Football team’s offseason woes
When it’s the off-season and there is no football to talk about, players should be on their best behavior. Some USF football players found that out the hard way when they had to look their coach in the eye after being arrested.
Devon Davis and Curtis Chance sat outside Jim Leavitt’s office waiting for their coach to return. Leavitt was gone, but would be back for the 1 p.m. meeting he set up. When Leavitt returned, it’s safe to say the three men did not go over defensive schemes.
Davis, Chance and a former USF football player were arrested the week prior for marijuana possession, prompting Leavitt to call for the meeting. Redshirt freshman Dorrean James had already been dismissed from the team after the arrests.
Compound this incident with Brian Fisher’s off-the-field legal problems (he was arrested for the fourth time earlier this month), and eyebrows were raised.Leavitt set the record straight.
“We had two guys that got caught with pot,” he said. “Two are with us and one is no longer with us. I am very strong with what I say and our actions speak for themselves. Smoking pot, we’re pretty serious about it here. Again, one person is not with us.”
While other football programs have faced off-field problems as well, Leavitt said his focus is on what happens at USF.

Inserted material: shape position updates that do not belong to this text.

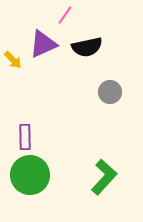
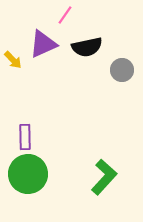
gray circle: moved 12 px right, 22 px up
green circle: moved 2 px left, 1 px up
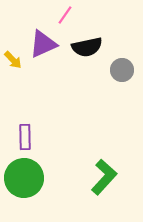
green circle: moved 4 px left, 4 px down
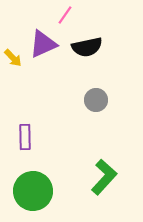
yellow arrow: moved 2 px up
gray circle: moved 26 px left, 30 px down
green circle: moved 9 px right, 13 px down
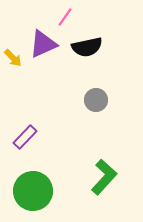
pink line: moved 2 px down
purple rectangle: rotated 45 degrees clockwise
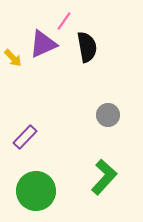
pink line: moved 1 px left, 4 px down
black semicircle: rotated 88 degrees counterclockwise
gray circle: moved 12 px right, 15 px down
green circle: moved 3 px right
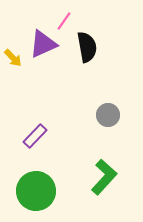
purple rectangle: moved 10 px right, 1 px up
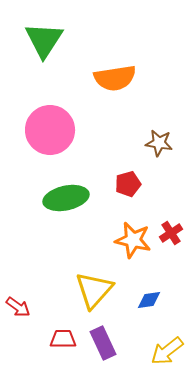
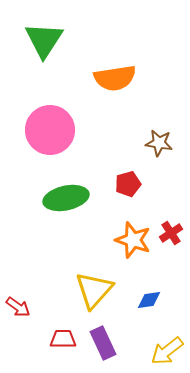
orange star: rotated 6 degrees clockwise
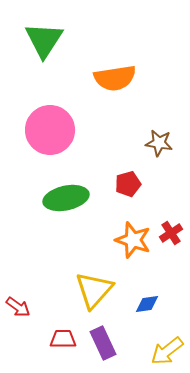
blue diamond: moved 2 px left, 4 px down
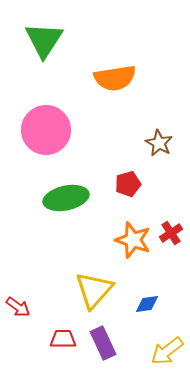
pink circle: moved 4 px left
brown star: rotated 20 degrees clockwise
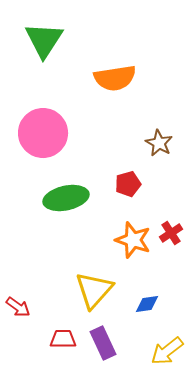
pink circle: moved 3 px left, 3 px down
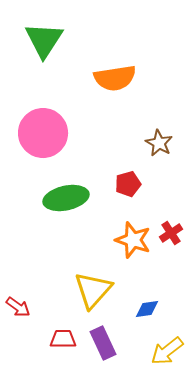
yellow triangle: moved 1 px left
blue diamond: moved 5 px down
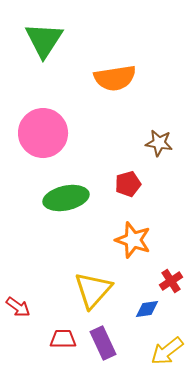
brown star: rotated 20 degrees counterclockwise
red cross: moved 48 px down
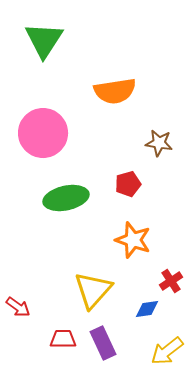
orange semicircle: moved 13 px down
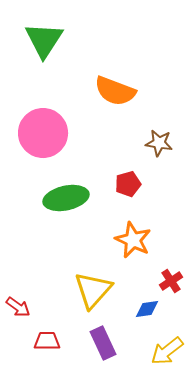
orange semicircle: rotated 30 degrees clockwise
orange star: rotated 6 degrees clockwise
red trapezoid: moved 16 px left, 2 px down
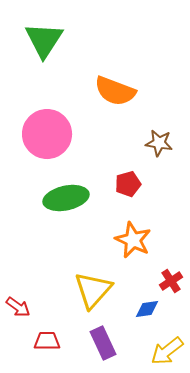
pink circle: moved 4 px right, 1 px down
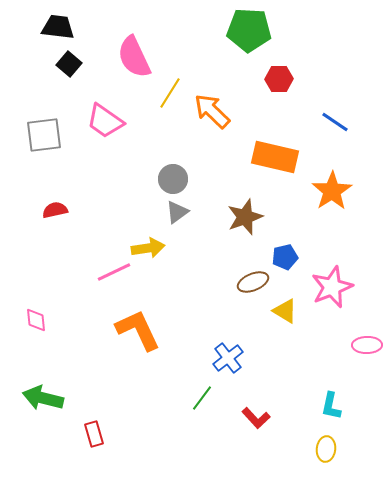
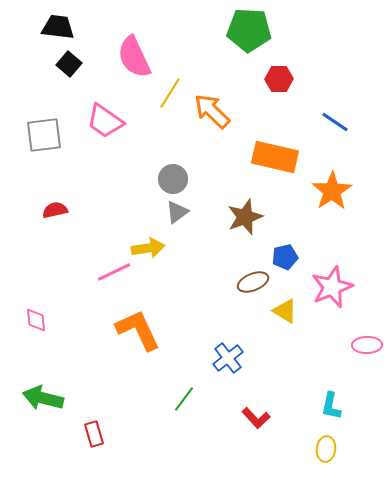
green line: moved 18 px left, 1 px down
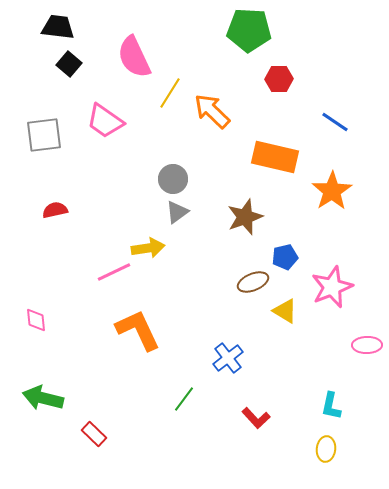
red rectangle: rotated 30 degrees counterclockwise
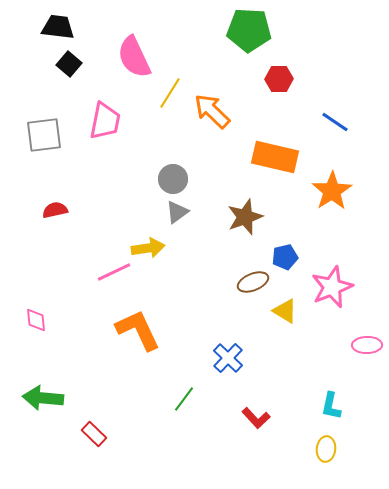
pink trapezoid: rotated 114 degrees counterclockwise
blue cross: rotated 8 degrees counterclockwise
green arrow: rotated 9 degrees counterclockwise
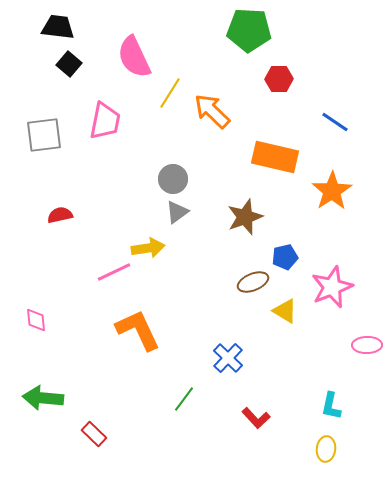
red semicircle: moved 5 px right, 5 px down
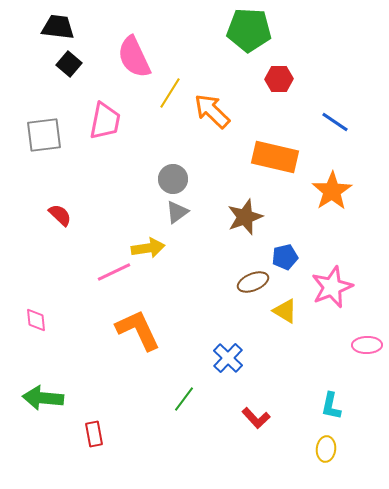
red semicircle: rotated 55 degrees clockwise
red rectangle: rotated 35 degrees clockwise
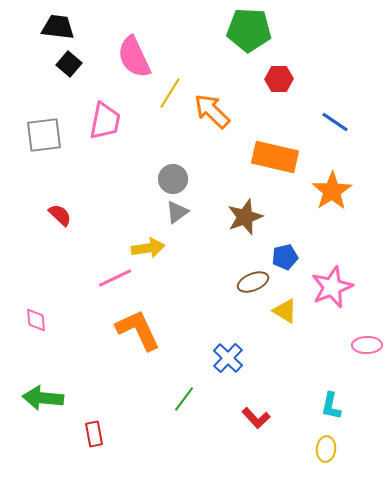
pink line: moved 1 px right, 6 px down
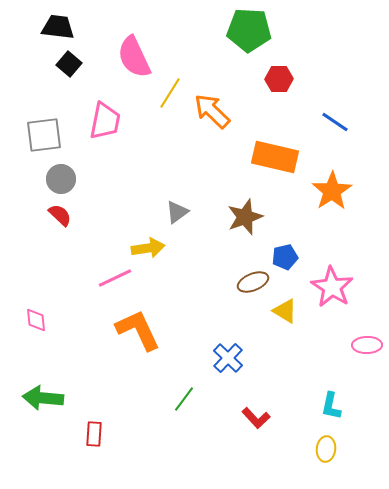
gray circle: moved 112 px left
pink star: rotated 18 degrees counterclockwise
red rectangle: rotated 15 degrees clockwise
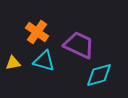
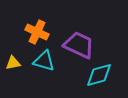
orange cross: rotated 10 degrees counterclockwise
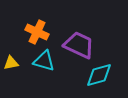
yellow triangle: moved 2 px left
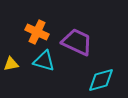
purple trapezoid: moved 2 px left, 3 px up
yellow triangle: moved 1 px down
cyan diamond: moved 2 px right, 5 px down
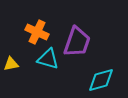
purple trapezoid: rotated 84 degrees clockwise
cyan triangle: moved 4 px right, 2 px up
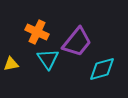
purple trapezoid: rotated 20 degrees clockwise
cyan triangle: rotated 40 degrees clockwise
cyan diamond: moved 1 px right, 11 px up
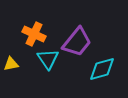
orange cross: moved 3 px left, 2 px down
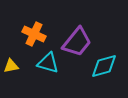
cyan triangle: moved 4 px down; rotated 40 degrees counterclockwise
yellow triangle: moved 2 px down
cyan diamond: moved 2 px right, 3 px up
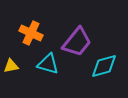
orange cross: moved 3 px left, 1 px up
cyan triangle: moved 1 px down
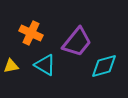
cyan triangle: moved 3 px left, 1 px down; rotated 15 degrees clockwise
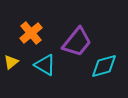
orange cross: rotated 25 degrees clockwise
yellow triangle: moved 4 px up; rotated 28 degrees counterclockwise
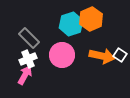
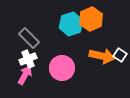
pink circle: moved 13 px down
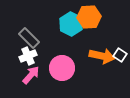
orange hexagon: moved 2 px left, 2 px up; rotated 20 degrees clockwise
cyan hexagon: rotated 15 degrees counterclockwise
white cross: moved 3 px up
pink arrow: moved 6 px right; rotated 12 degrees clockwise
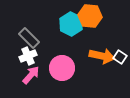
orange hexagon: moved 1 px right, 1 px up; rotated 10 degrees clockwise
white square: moved 2 px down
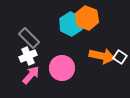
orange hexagon: moved 3 px left, 2 px down; rotated 15 degrees clockwise
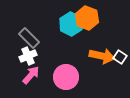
pink circle: moved 4 px right, 9 px down
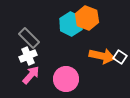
pink circle: moved 2 px down
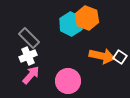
pink circle: moved 2 px right, 2 px down
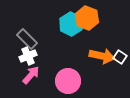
gray rectangle: moved 2 px left, 1 px down
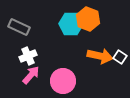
orange hexagon: moved 1 px right, 1 px down
cyan hexagon: rotated 25 degrees counterclockwise
gray rectangle: moved 8 px left, 12 px up; rotated 20 degrees counterclockwise
orange arrow: moved 2 px left
pink circle: moved 5 px left
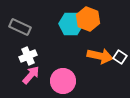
gray rectangle: moved 1 px right
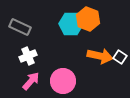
pink arrow: moved 6 px down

“That is too much for me,” Leavitt said. “And we don’t want to compare — I don’t want to compare our program to others, but if you compare them, we probably have a lot less (off-the-field problems) than others. But it doesn’t matter to me. We’re going to deal with South Florida. We’re not going to be like another program because they’re like it or not (be) like it because they’re like it. We’re going to do what’s best for South Florida and that’s it.”
“Every issue is important to deal with, but to a certain degree. We’re not talking about battery. We’re not talking about guns and theft. I think people who follow our program know that we’re a little different.”
You don’t have to look far to find other programs that have players with off-season legal issues.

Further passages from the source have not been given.